Canadian inflation hits fresh 30-year high in January, rate hikes loom

Reuters

By Julie Gordon and Ismail Shakil

OTTAWA -Canada’s annual inflation rate accelerated again in January to hit a fresh 30-year high at 5.1%, as food and housing costs continued to rise, official data showed on Wednesday, bolstering the case for a steady series of interest rates hikes.

January’s figure is the highest since 5.5% recorded in September 1991 and the 10th consecutive month above the Bank of Canada’s 1%-to-3% control range, Statistics Canada data showed. Analysts polled by Reuters had expected inflation to remain at 4.8% in January.


“It’s hotter than expected,” said Derek Holt, vice president of capital markets economics at Scotiabank. “To me this suggests that the economy is moving on from Omicron’s effects.

“The restrictions may have added a little bit to the inflationary pressures. But there is certainly no slowdown,” he added.

Shelter costs jumped 6.2% in January year-on-year, the fastest pace since February 1990, while food prices rose 5.7% as shopping for groceries became more expensive, both on supply chain issues and unfavorable growing conditions.

With price gains widespread, it appears businesses are passing on cost increases to consumers, analysts said.
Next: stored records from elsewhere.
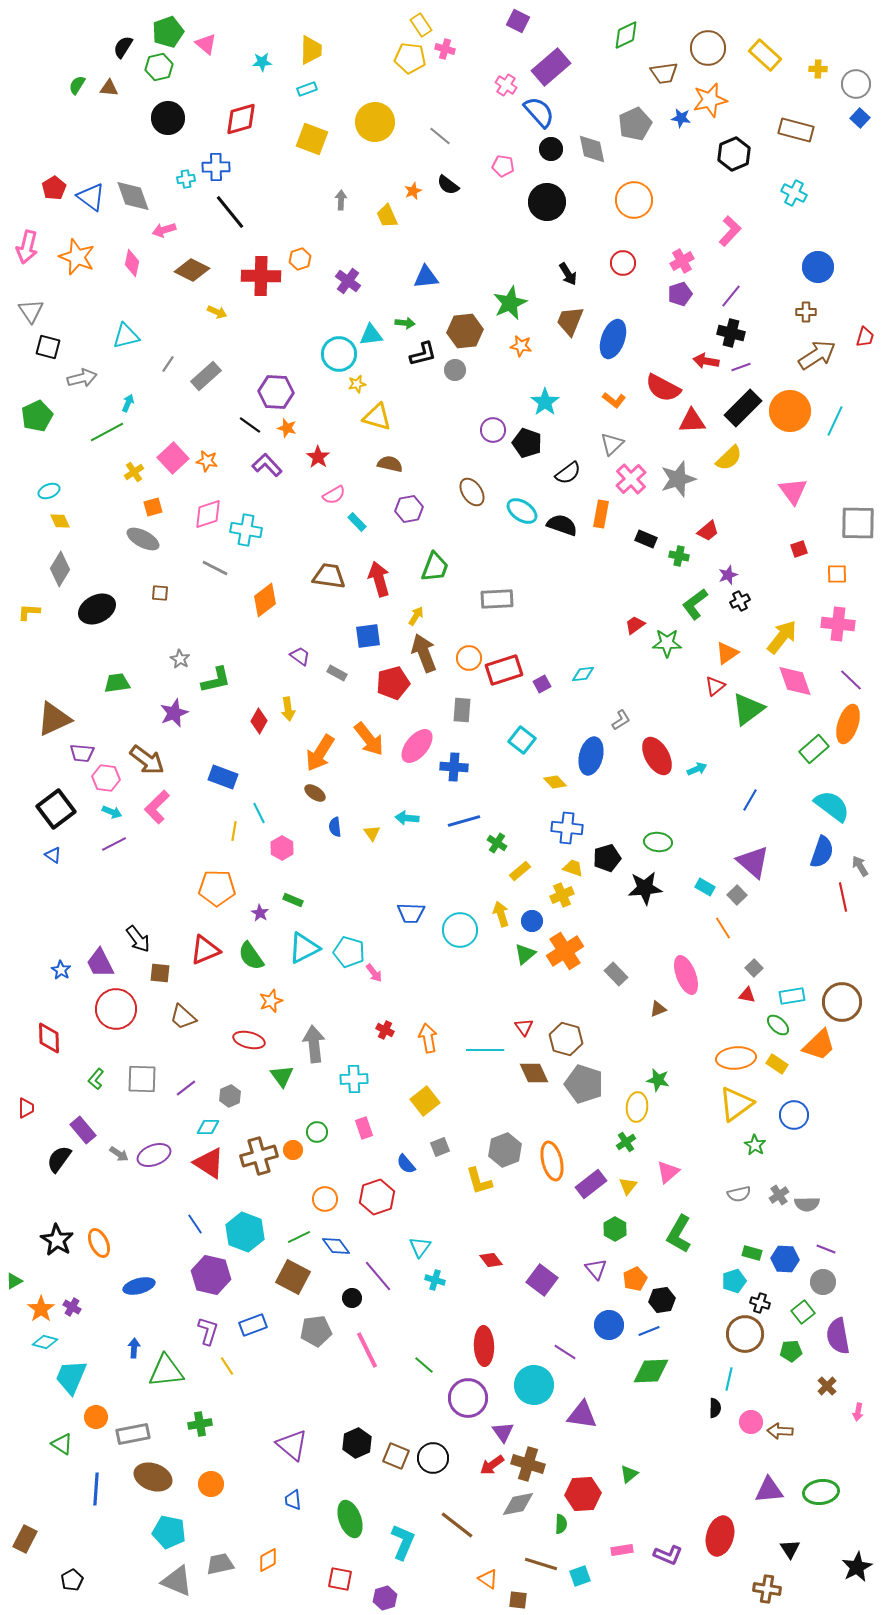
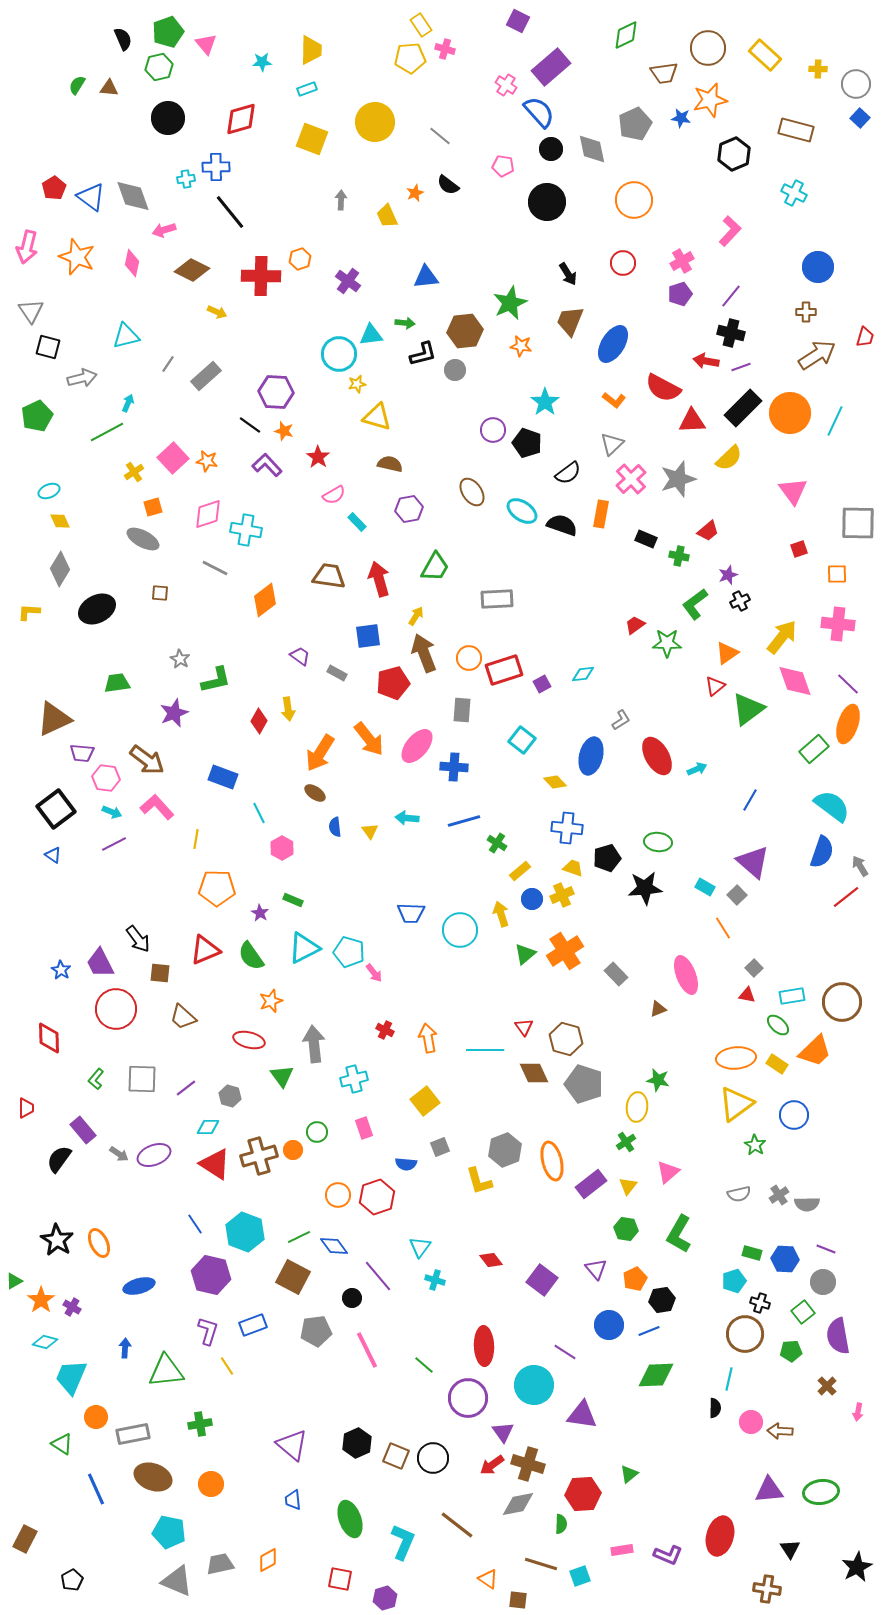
pink triangle at (206, 44): rotated 10 degrees clockwise
black semicircle at (123, 47): moved 8 px up; rotated 125 degrees clockwise
yellow pentagon at (410, 58): rotated 12 degrees counterclockwise
orange star at (413, 191): moved 2 px right, 2 px down
blue ellipse at (613, 339): moved 5 px down; rotated 12 degrees clockwise
orange circle at (790, 411): moved 2 px down
orange star at (287, 428): moved 3 px left, 3 px down
green trapezoid at (435, 567): rotated 8 degrees clockwise
purple line at (851, 680): moved 3 px left, 4 px down
pink L-shape at (157, 807): rotated 92 degrees clockwise
yellow line at (234, 831): moved 38 px left, 8 px down
yellow triangle at (372, 833): moved 2 px left, 2 px up
red line at (843, 897): moved 3 px right; rotated 64 degrees clockwise
blue circle at (532, 921): moved 22 px up
orange trapezoid at (819, 1045): moved 4 px left, 6 px down
cyan cross at (354, 1079): rotated 12 degrees counterclockwise
gray hexagon at (230, 1096): rotated 20 degrees counterclockwise
red triangle at (209, 1163): moved 6 px right, 1 px down
blue semicircle at (406, 1164): rotated 45 degrees counterclockwise
orange circle at (325, 1199): moved 13 px right, 4 px up
green hexagon at (615, 1229): moved 11 px right; rotated 20 degrees counterclockwise
blue diamond at (336, 1246): moved 2 px left
orange star at (41, 1309): moved 9 px up
blue arrow at (134, 1348): moved 9 px left
green diamond at (651, 1371): moved 5 px right, 4 px down
blue line at (96, 1489): rotated 28 degrees counterclockwise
Rising energy prices, Canada’s record-smashing housing market, and wage pressure are set to send inflation still higher.

“Simply put, this is far too hot for comfort for the Bank of Canada, so expect a steady series of rate hikes in the coming meetings,” Doug Porter, chief economist at BMO Capital Markets, said in a note.

Porter expects four hikes in a row, to start, but added “it may well require much more than that to bring inflation to heel.”
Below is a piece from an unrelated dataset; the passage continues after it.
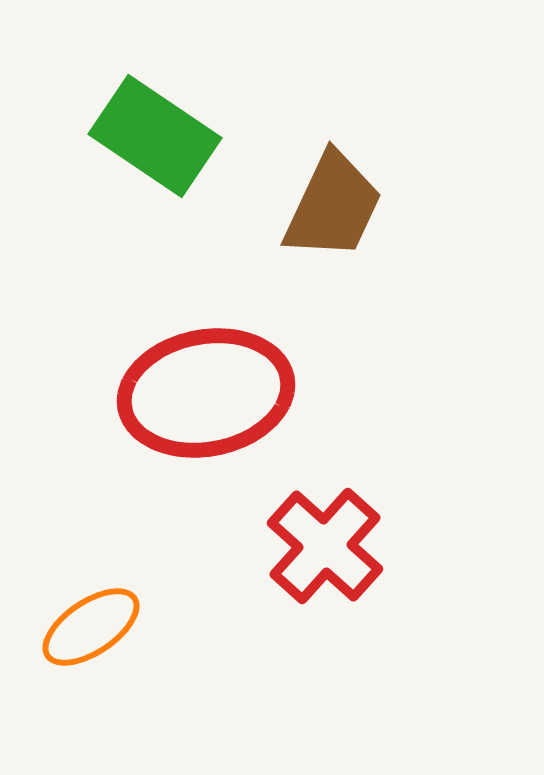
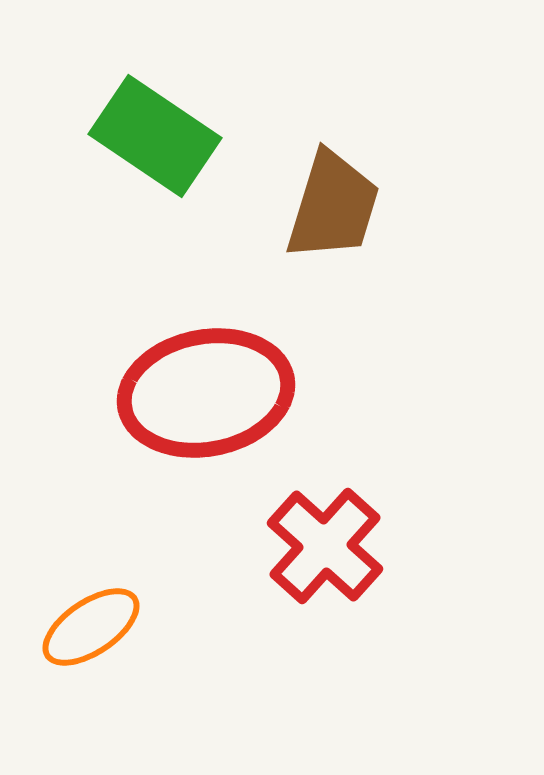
brown trapezoid: rotated 8 degrees counterclockwise
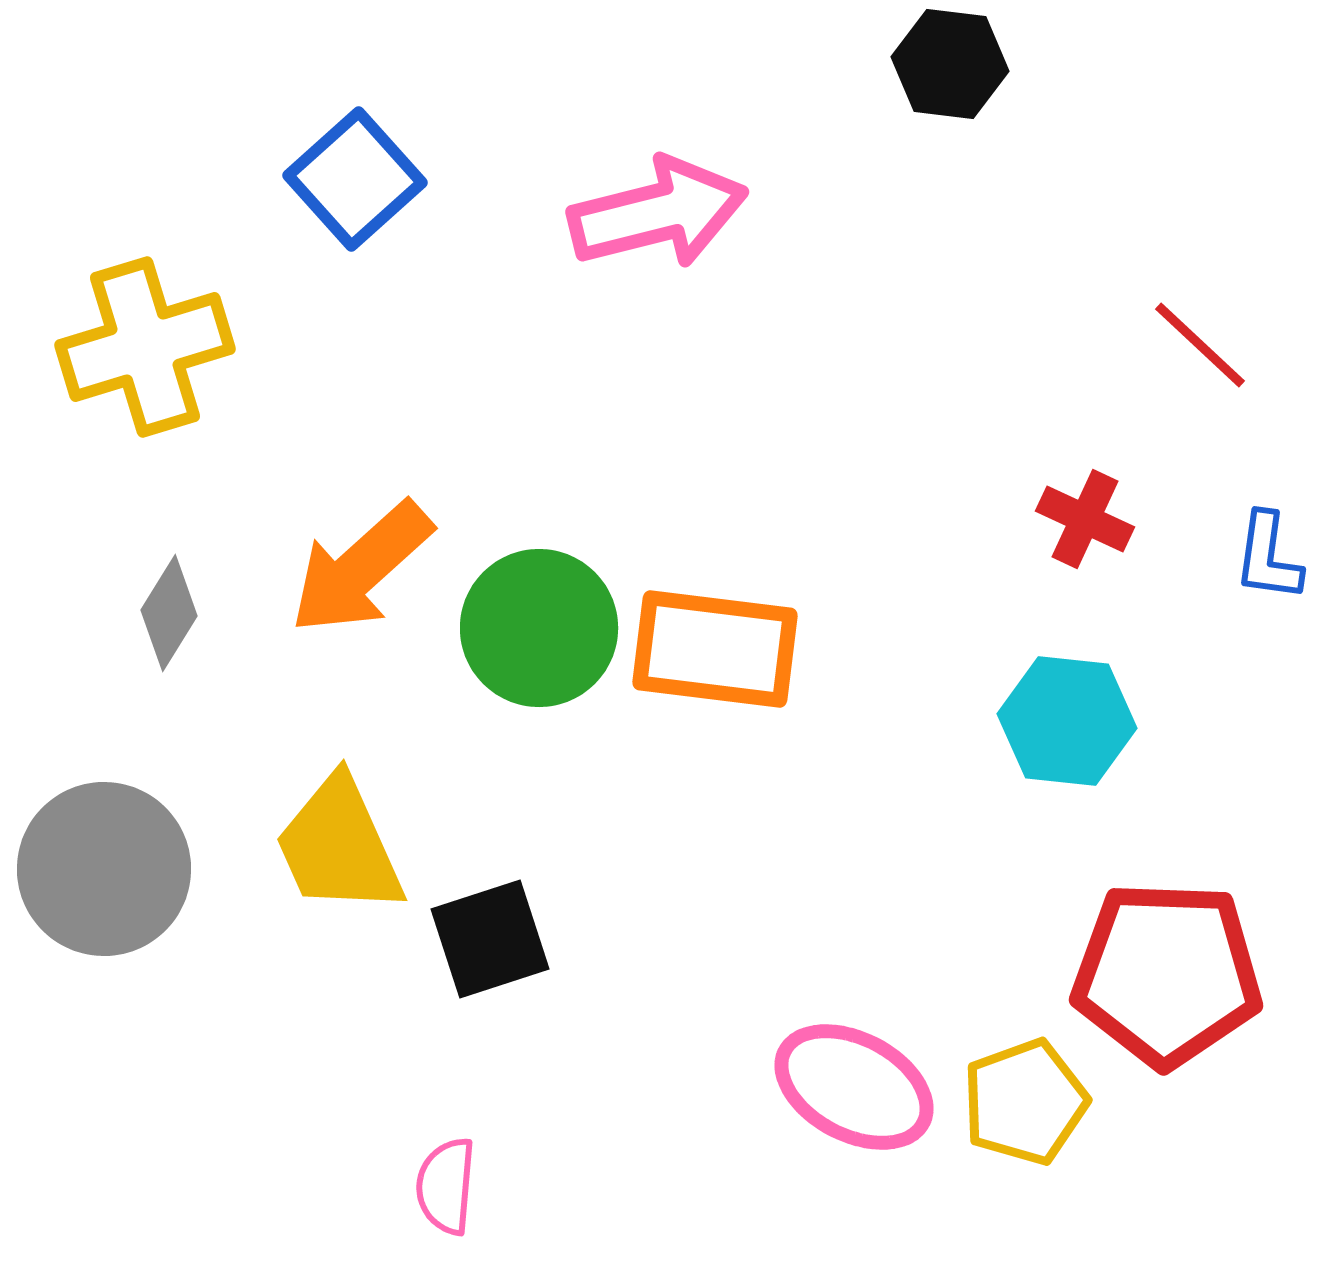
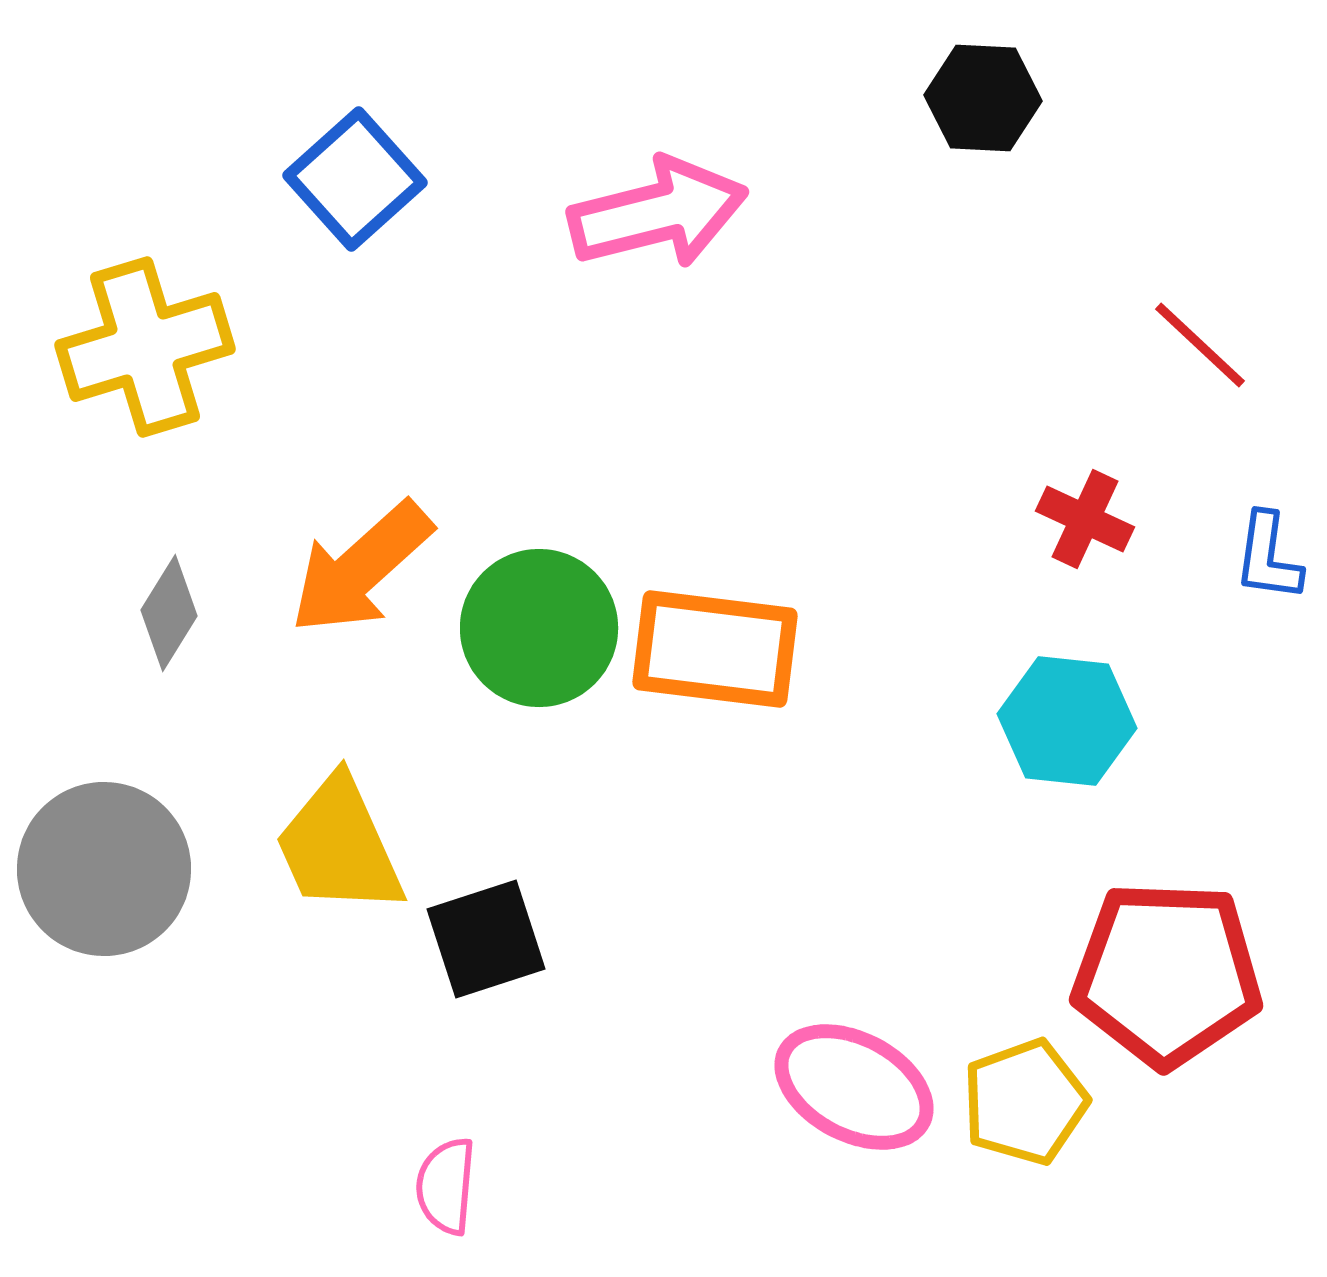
black hexagon: moved 33 px right, 34 px down; rotated 4 degrees counterclockwise
black square: moved 4 px left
Bank of Canada Governor Tiff Macklem has said interest rates need to rise to tackle hot inflation and Canadians should expect multiple hikes.

Still, analysts doubted the data would be enough to sway the central bank to hike by 50 basis points rather than 25 basis points at its March 2 policy meeting. Money markets see about a 30% chance of the larger increase.
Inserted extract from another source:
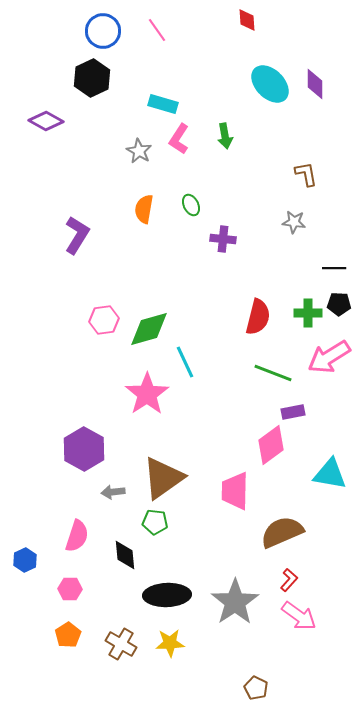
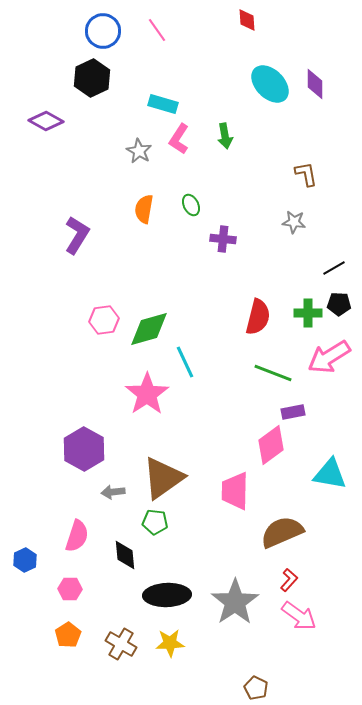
black line at (334, 268): rotated 30 degrees counterclockwise
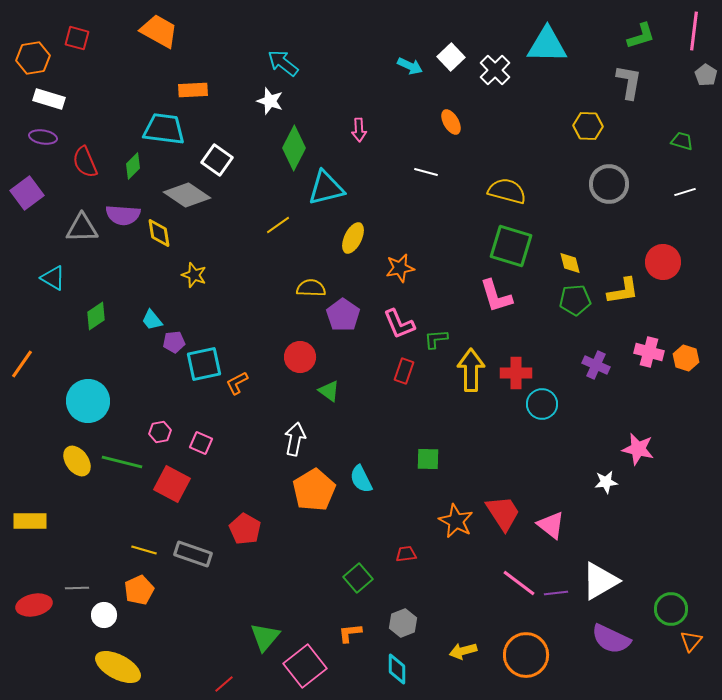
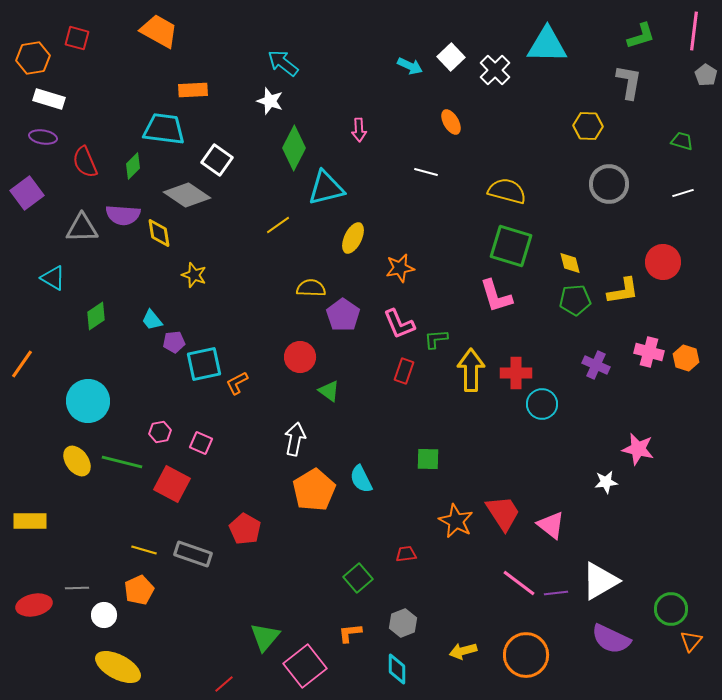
white line at (685, 192): moved 2 px left, 1 px down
“It’s clear that central bankers need to tighten policy, but high household debt levels will temper the Bank of Canada’s aggressiveness,” Royce Mendes, head of macro strategy at Desjardins Group, said in a note.

The CPI common measure, which the central bank says is the best gauge of the economy’s underperformance, rose to 2.3% from 2.1% in December.

The Canadian dollar was trading 0.2% higher at 1.2684 to the greenback, or 78.84 U.S. cents.